Background The leishmaniases represent a complex of human diseases, with 350 million people at risk of infection worldwide. Although the potential benefits of vaccination have been well-recognised, no human vaccine is registered. Post-kala azar dermal leishmaniasis (PKDL) is a chronic skin disease often following treatment for visceral leishmaniasis (VL). In addition to affecting quality of life, evidence suggests that PKDL patients may also act as reservoirs for VL transmission. Hence, PKDL vaccines may have a significant impact on disease burden. We recently developed a third-generation adenoviral vaccine for leishmaniasis (ChAd63-KH) that has been evaluated for safety and immunogenicity in healthy volunteers (Osman et al,2017). ChAd63-KH is currently being evaluated for safety as a therapeutic in Sudanese PKDL patients, with a phase IIb RCT starting in late 2018. With EDCTP funding, we are initiating a new phase IIa/IIb study (PREV_PKDL) to’determine whether ChAd63-KH can prevent PKDL development.

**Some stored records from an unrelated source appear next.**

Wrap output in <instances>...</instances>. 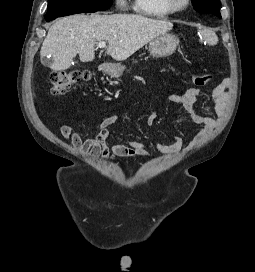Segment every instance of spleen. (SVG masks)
I'll return each instance as SVG.
<instances>
[{"label":"spleen","mask_w":255,"mask_h":272,"mask_svg":"<svg viewBox=\"0 0 255 272\" xmlns=\"http://www.w3.org/2000/svg\"><path fill=\"white\" fill-rule=\"evenodd\" d=\"M199 32L203 36V40L207 42L209 45H216L218 43V37L214 31L210 29H202L199 30Z\"/></svg>","instance_id":"3e777b00"}]
</instances>
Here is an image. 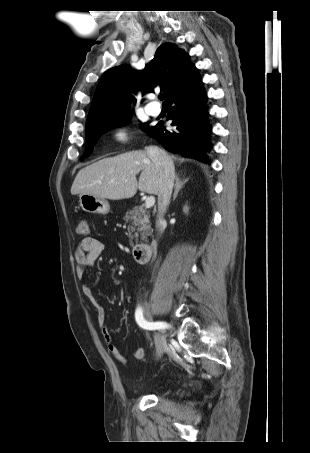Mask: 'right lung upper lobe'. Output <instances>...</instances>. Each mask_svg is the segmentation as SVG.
<instances>
[{"label":"right lung upper lobe","instance_id":"cb5924a9","mask_svg":"<svg viewBox=\"0 0 310 453\" xmlns=\"http://www.w3.org/2000/svg\"><path fill=\"white\" fill-rule=\"evenodd\" d=\"M194 69L195 67L188 62L185 52L171 43L161 45L143 71L138 72L128 65L109 69L97 86L86 129L128 115L131 93H135L138 88L146 93L160 85L166 101Z\"/></svg>","mask_w":310,"mask_h":453}]
</instances>
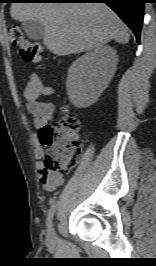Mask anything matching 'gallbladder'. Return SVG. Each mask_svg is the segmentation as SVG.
I'll return each instance as SVG.
<instances>
[{
	"label": "gallbladder",
	"instance_id": "obj_1",
	"mask_svg": "<svg viewBox=\"0 0 156 266\" xmlns=\"http://www.w3.org/2000/svg\"><path fill=\"white\" fill-rule=\"evenodd\" d=\"M22 28L26 35L33 40H40L44 37V26L36 20H29L22 24Z\"/></svg>",
	"mask_w": 156,
	"mask_h": 266
}]
</instances>
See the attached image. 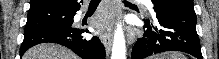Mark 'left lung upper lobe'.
<instances>
[{
  "instance_id": "obj_1",
  "label": "left lung upper lobe",
  "mask_w": 219,
  "mask_h": 59,
  "mask_svg": "<svg viewBox=\"0 0 219 59\" xmlns=\"http://www.w3.org/2000/svg\"><path fill=\"white\" fill-rule=\"evenodd\" d=\"M192 0H152L155 9L175 8Z\"/></svg>"
}]
</instances>
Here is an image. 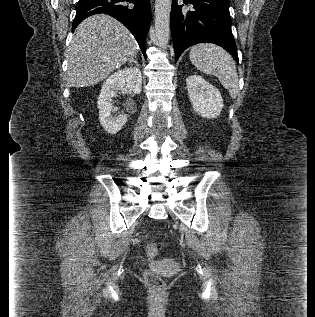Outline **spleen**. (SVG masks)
Listing matches in <instances>:
<instances>
[{
	"label": "spleen",
	"instance_id": "obj_1",
	"mask_svg": "<svg viewBox=\"0 0 315 317\" xmlns=\"http://www.w3.org/2000/svg\"><path fill=\"white\" fill-rule=\"evenodd\" d=\"M189 56L199 71L218 77L221 84L229 90L231 98H236L238 75L235 62L228 52L217 45L201 43L191 48Z\"/></svg>",
	"mask_w": 315,
	"mask_h": 317
}]
</instances>
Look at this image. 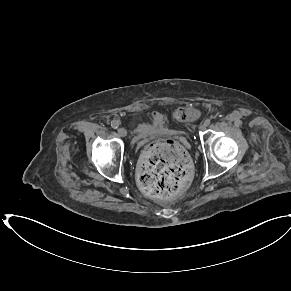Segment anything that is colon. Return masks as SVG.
<instances>
[{"instance_id":"5ec220e1","label":"colon","mask_w":291,"mask_h":291,"mask_svg":"<svg viewBox=\"0 0 291 291\" xmlns=\"http://www.w3.org/2000/svg\"><path fill=\"white\" fill-rule=\"evenodd\" d=\"M180 122L196 118L192 108L175 112ZM190 180L189 160L183 149L173 141L155 142L143 153L138 173L140 188L149 196L167 198L180 193Z\"/></svg>"}]
</instances>
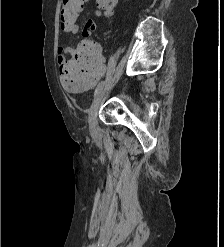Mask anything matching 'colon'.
I'll use <instances>...</instances> for the list:
<instances>
[{"label":"colon","instance_id":"1","mask_svg":"<svg viewBox=\"0 0 224 247\" xmlns=\"http://www.w3.org/2000/svg\"><path fill=\"white\" fill-rule=\"evenodd\" d=\"M117 0H97L100 9L111 13ZM83 0H62L60 5V25L66 30L77 24ZM105 73L98 43L85 39L78 47L75 55L61 64L60 76L64 87L71 91H85L95 85Z\"/></svg>","mask_w":224,"mask_h":247}]
</instances>
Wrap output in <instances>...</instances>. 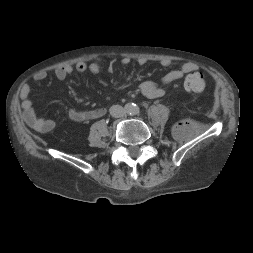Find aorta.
<instances>
[{
    "mask_svg": "<svg viewBox=\"0 0 253 253\" xmlns=\"http://www.w3.org/2000/svg\"><path fill=\"white\" fill-rule=\"evenodd\" d=\"M126 112L130 115H136L139 113V107L132 103H128L125 105Z\"/></svg>",
    "mask_w": 253,
    "mask_h": 253,
    "instance_id": "obj_1",
    "label": "aorta"
}]
</instances>
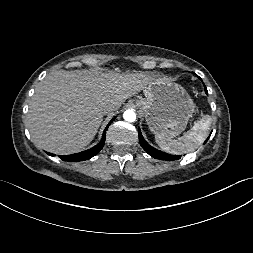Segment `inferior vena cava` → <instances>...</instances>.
<instances>
[{
	"label": "inferior vena cava",
	"instance_id": "602c4592",
	"mask_svg": "<svg viewBox=\"0 0 253 253\" xmlns=\"http://www.w3.org/2000/svg\"><path fill=\"white\" fill-rule=\"evenodd\" d=\"M114 109H115V107L113 105H108L105 107L104 112L106 114H109V113H112Z\"/></svg>",
	"mask_w": 253,
	"mask_h": 253
}]
</instances>
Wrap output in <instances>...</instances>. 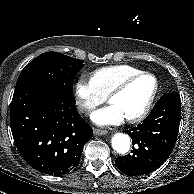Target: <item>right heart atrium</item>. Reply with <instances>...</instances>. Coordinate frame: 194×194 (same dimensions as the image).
I'll use <instances>...</instances> for the list:
<instances>
[{
	"mask_svg": "<svg viewBox=\"0 0 194 194\" xmlns=\"http://www.w3.org/2000/svg\"><path fill=\"white\" fill-rule=\"evenodd\" d=\"M74 96L78 109L85 115L104 102V97L96 91L91 80L83 76L74 84Z\"/></svg>",
	"mask_w": 194,
	"mask_h": 194,
	"instance_id": "right-heart-atrium-1",
	"label": "right heart atrium"
}]
</instances>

Methods In PREV_PKDL, we will conduct an open-label phase IIa safety study, followed by a placebo blinded, phase IIb RCT. Safety and clinical response represent primary outcome measures, and immunogenicity is a secondary outcome measure. In addition, working across the four countries of Leishmaniasis East Africa Platform (LEAP), we will use deep phenotyping methods to study the immune status of patients before and after treatment for VL to understand why PKDL development is limited to specific geographic regions. This work, and other research in the region, will be supported by the creation of a new flow cytometry ‘centre of excellence’ within LEAP.

Results An update on the progress of our current therapeutic trial in PKDL patients will be provided.

Conclusion PREV_PKDL represents an important step in the clinical development of ChAd63-KH and will help develop capacity to support future vaccine and drug trials for leishmaniasis in the East Africa Region.